The U.S. practice ended in the 1960s after being overwhelmed by court challenges and the civil rights movement.

German and American eugenics advocates both believed science could solve social problems, tended to measure the worth of the individual in economic terms and felt mental illness a threat to society grave enough to warrant compulsive sterilization.


And while Nazi claims of Aryan superiority are well known, researchers said U.S. advocates of sterilization worried that the survival of old-stock America was being threatened by the influx of ``lower races'' from southern and eastern Europe.

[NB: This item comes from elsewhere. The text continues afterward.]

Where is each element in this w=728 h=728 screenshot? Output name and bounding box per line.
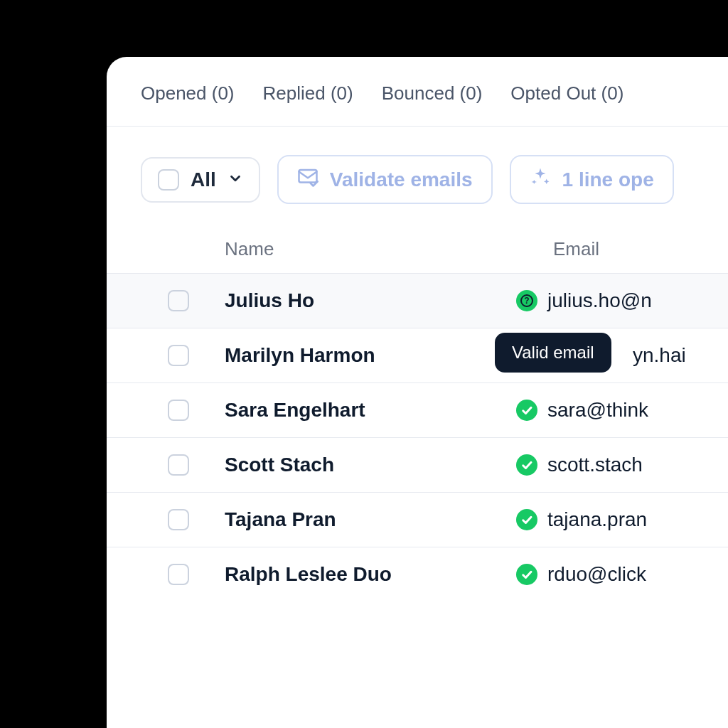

In the 1980's, there seemed to be a resurgence in the studies of racial inferiority in the U.S. Roger Pearson, an anthropologist and promoter of the theory that "the white race has been endangered by inferior stock for more than 30 years", and well known for being authoritarian and neo-fascist, succeeded in combining his right wing politics with an academic career as a college professor and head of the Institute for the Study of Man in Virginia. In 1982, Ronald Reagan wrote him a letter commending his "valuable service" and voiced appreciation for his "substantial contributions to promoting and upholding those ideals and principles that we value at home and abroad."


Looks like eugenics isn't dead today either.